En juin de cette année-là, le mois historique où l’Etat français a promulgué ses premières mesures coercitives contre les juifs, Anne-Marie Piguet débarque à Montluel, au nord-est de Lyon. Cette native du Sentier est une demoiselle de 26?ans, sagace et dynamique, détentrice d’une licence en lettres de l’Université de Lausanne. Mais après un semestre d’études à Vienne, l’année de l’Anschluss, elle a renoncé provisoirement à devenir enseignante pour se mettre au service de la Croix-Rouge suisse (CRS). «Persuadée que je vais secourir de pauvres petits Français, c’est l’étonnement, mêlé d’une pointe de déception», écrira-t-elle quarante ans plus tard. Car, à Montluel, la jeune déléguée tombe sur une cohue de marmots espagnols ou juifs, «pauvres innocents jetés à la poubelle de l’Histoire par la malice du temps».

Sa mission la conduit au château de La Hille, dans le Lauragais, que la CRS a transformé en colonie pour enfants orphelins, ou séparés de leurs parents. Parmi cette centaine de petits affamés (le ravitaillement est difficile), elle dénombre de nombreux israélites. Consciente de l’antisémitisme qui, d’Allemagne, s’est élargi en France et s’y développe dangereusement, elle redoute le pire. Ses craintes sont vérifiées en novembre 1942, quand les troupes allemandes déferlent dans la zone dite libre, activement secondées par les services français. Tous les «individus de la race inférieure» sont traqués. Une tentative de rafle à La Hille, pour déporter des adolescents de 16 à 17?ans, sera miraculeusement déjouée, mais le danger persiste. A chaque alerte, on se réfugie dans une cave à oignons.

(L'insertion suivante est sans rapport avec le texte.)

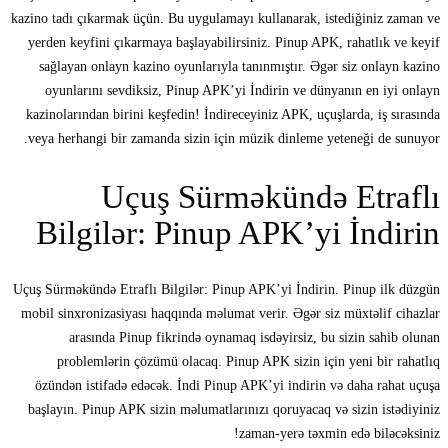
kazino tadı çıkarmak üçün. Bu uygulamayı kullanarak, istediğiniz zaman ve
yerden keyfini çıkarmaya başlayabilirsiniz. Pinup APK, rahatlık ve keyif
sağlayan onlayn kazino oyunlarıyla tanınmıştır. Əgər siz onlayn kazino
oyunlarını sevdiksiz, Pinup APK’yi İndirin ve dünyanın en iyi onlayn
kazinolarından birini keşfedin! İndireceyiniz APK, uçuşlarda, iş sırasında
veya herhangi bir zamanda sizin için müzik dinleme yeteneği de sunuyor.
Uçuş Sürməkündə Etraflı
Bilgilər: Pinup APK’yi İndirin
Uçuş Sürməkündə Etraflı Bilgilər: Pinup APK’yi İndirin. Pinup ilk düzgün
mobil sinxronizasiyası haqqında məlumat verir. Əgər siz müxtəlif cihazlar
arasında Pinup fikrində oynamaq isdəyirsiz, bu sizin sahib olunan
problemlərin çözümü olacaq. Pinup APK sizin için yeni bir rahatlıq
özündən istifadə edəcək. İndi Pinup APK’yi indirin və daha rahat uçuşa
başlayın. Pinup APK sizin məlumatlarınızı qoruyacaq və sizin istədiyiniz
zaman-yerə təxmin edə biləcəksiniz!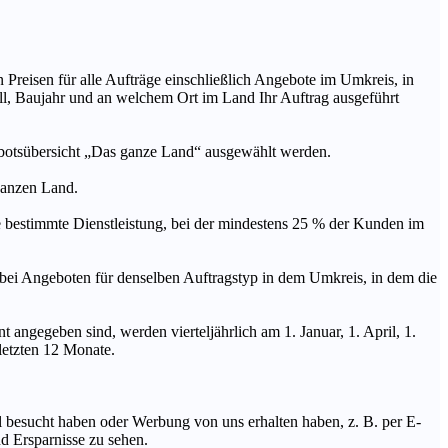
n Preisen für alle Aufträge einschließlich Angebote im Umkreis, in
ll, Baujahr und an welchem Ort im Land Ihr Auftrag ausgeführt
ebotsübersicht „Das ganze Land“ ausgewählt werden.
 ganzen Land.
stimmte Dienstleistung, bei der mindestens 25 % der Kunden im
geboten für denselben Auftragstyp in dem Umkreis, in dem die
 angegeben sind, werden vierteljährlich am 1. Januar, 1. April, 1.
 letzten 12 Monate.
Mal besucht haben oder Werbung von uns erhalten haben, z. B. per E-
d Ersparnisse zu sehen.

Animée depuis longtemps par une compassion pour les souffrances du peuple juif, mais aussi par sa ferveur chrétienne, Anne-Marie Piguet fait feu de tout bois: devant l’indifférence de ses supérieurs (qui l’en blâmeront, et la dénonceront même auprès de leurs homologues de la Croix-Rouge allemande), elle décide de faire passer clandestinement ses jeunes protégés en Suisse. Elle organise une filière en s’associant, dès juin 1943, avec les sœurs Victoria et Madeleine Cordier – deux résistantes qui ont son courage et, comme elle, sont des filles de la forêt frontalière du Risoux, mais du versant français de la montagne, établies à Chapelle-les-Bois. Deux «passeuses» déjà chevronnées, et au péril de leurs vies. Notre Combière leur apporte un appoint inestimable: fille et petite-fille d’inspecteurs forestiers vaudois, elle connaît par cœur les dédales de leur forêt magique commune, ses troncs de sapin secrets deux fois centenaires, les échancrures abruptes dans la falaise qu’on peut gravir comme des échelles pour accéder à l’adret qui descend vers Le Brassus.

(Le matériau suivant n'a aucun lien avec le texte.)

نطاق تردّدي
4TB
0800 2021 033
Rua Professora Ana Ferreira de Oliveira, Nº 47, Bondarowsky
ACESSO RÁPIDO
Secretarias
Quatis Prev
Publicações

La piste est éprouvante physiquement, haletante dans l’humus noir de la futaie. Elle est risquée car le boche et le collabo peuvent rappliquer. On fabrique de faux papiers d’identité, on camoufle les gosses dans des sacs de pommes de terre, on parvient à apitoyer des douaniers trop zélés. Parfois on perd la mise en voyant des complices se faire arrêter, mais on la retrouve aussi pour le plus grand des soulagements. Bon an mal an, et en deux ans, Anne-Marie Piguet est parvenue à sauver quatorze vies innocentes.

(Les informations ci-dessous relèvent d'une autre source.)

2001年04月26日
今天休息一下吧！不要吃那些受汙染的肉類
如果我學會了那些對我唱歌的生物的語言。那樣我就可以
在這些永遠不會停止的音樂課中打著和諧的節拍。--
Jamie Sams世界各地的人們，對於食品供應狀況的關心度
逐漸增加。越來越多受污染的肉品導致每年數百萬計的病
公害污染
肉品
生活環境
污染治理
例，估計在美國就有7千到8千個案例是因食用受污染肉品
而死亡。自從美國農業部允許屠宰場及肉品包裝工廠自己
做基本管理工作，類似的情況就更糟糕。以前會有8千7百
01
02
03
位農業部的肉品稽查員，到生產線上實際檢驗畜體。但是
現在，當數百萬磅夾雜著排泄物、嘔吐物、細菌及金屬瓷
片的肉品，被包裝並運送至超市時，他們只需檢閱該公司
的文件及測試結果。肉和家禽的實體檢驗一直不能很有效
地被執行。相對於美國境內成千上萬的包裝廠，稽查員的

Cette épopée aura été pour elle une palpitante aventure de jeunesse, mais le cœur rebelle et moral en restera blessé. Deux ans avant la fin de la guerre, elle épouse Ulrich Im Hof, devient comme lui Bernoise, citoyenne de Berthoud. La médaille des Justes, décernée à ceux qui pendant la guerre ont risqué leur vie pour sauver des Juifs, lui sera remise en 1991.